Peer support groups are another effective way of treatment. By being a part of a team, individuals receiving or undergoing addiction counselling and therapy can discuss their challenges with others in the group who are facing the same challenges or have been through them.

Medication-Assisted Treatment (MAT)

While medication-assisted treatment is not helpful in all cases and is only used when necessary, it helps individuals manage the withdrawal symptoms associated with drug and alcohol addiction. In addition, most rehab clinics use certain medications and behavioural therapies together that give an individual a better chance of addiction recovery.

Treatment Centers

When it comes to treating co-occurring disorders, it’s important that you choose a facility that is equipped to handle both problems.

There are two types of treatment centers: inpatient and outpatient. Inpatient treatment centers provide 24-hour care and include programs that last anywhere from 30 days to six months. 

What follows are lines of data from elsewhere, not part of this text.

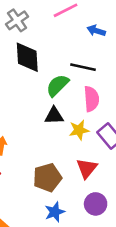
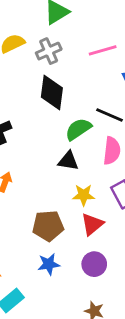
yellow star: (79, 130) -> (84, 195), moved

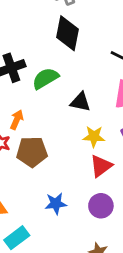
green semicircle: (78, 129) -> (45, 78), moved
brown pentagon: (48, 226) -> (32, 152), moved

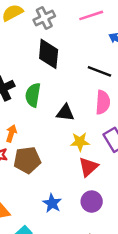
green semicircle: (45, 78) -> (33, 95), turned -45
blue star: (56, 204) -> (52, 203), turned -30

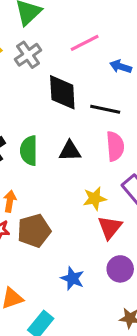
black diamond: (49, 54) -> (62, 92), moved
black triangle: (65, 113) -> (70, 151), moved

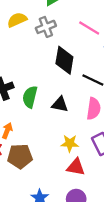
pink line: (85, 43) -> (89, 28), turned 45
red triangle: (110, 227) -> (76, 167), turned 48

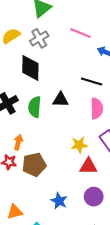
black diamond: (64, 60) -> (30, 68), moved
black triangle: (60, 104) -> (61, 100), moved

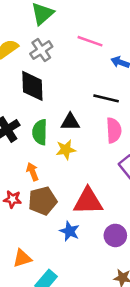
orange arrow: (18, 142) -> (32, 172), moved, turned -32
yellow star: (79, 145) -> (66, 150), moved
red triangle: (88, 166) -> (88, 201), moved, size x1.4
blue star: (59, 201) -> (70, 231), moved

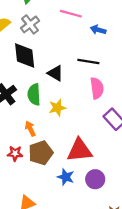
black triangle: (70, 122) -> (55, 73), moved, turned 35
purple circle: (115, 235) -> (95, 179), moved

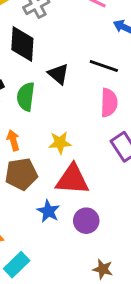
yellow star: (57, 108) -> (60, 143), moved

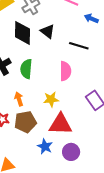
black triangle: (58, 74) -> (48, 31), moved
pink semicircle: (109, 103) -> (65, 71), moved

Outpatient treatment centers offer less intensive programs that typically last one to three days per week for several weeks.

While rehab centers aren’t designed specifically to treat co-occurring disorders, they do offer an integrated approach to treating both physical dependence on drugs or alcohol as well as psychological problems like anxiety or depression. 

A comprehensive treatment program will include medical detox followed by individualized group therapy sessions and relapse prevention coaching that targets both addiction and underlying causes.

This luxury rehab Los Angeles can provide all these benefits for those with the means to pay for a more comfortable stay.

Choose the Right Treatment for your Co-occurring Disorder

Alcohol and drug addictions or substance use require professional addiction help, regardless of the accompanying co-occurring disorders. While some individuals benefit from outpatient addiction rehab clinics, others feel better at full-time inpatient treatment programs. It will help if you talk to your mental healthcare provider to choose the proper treatment for your addiction recovery.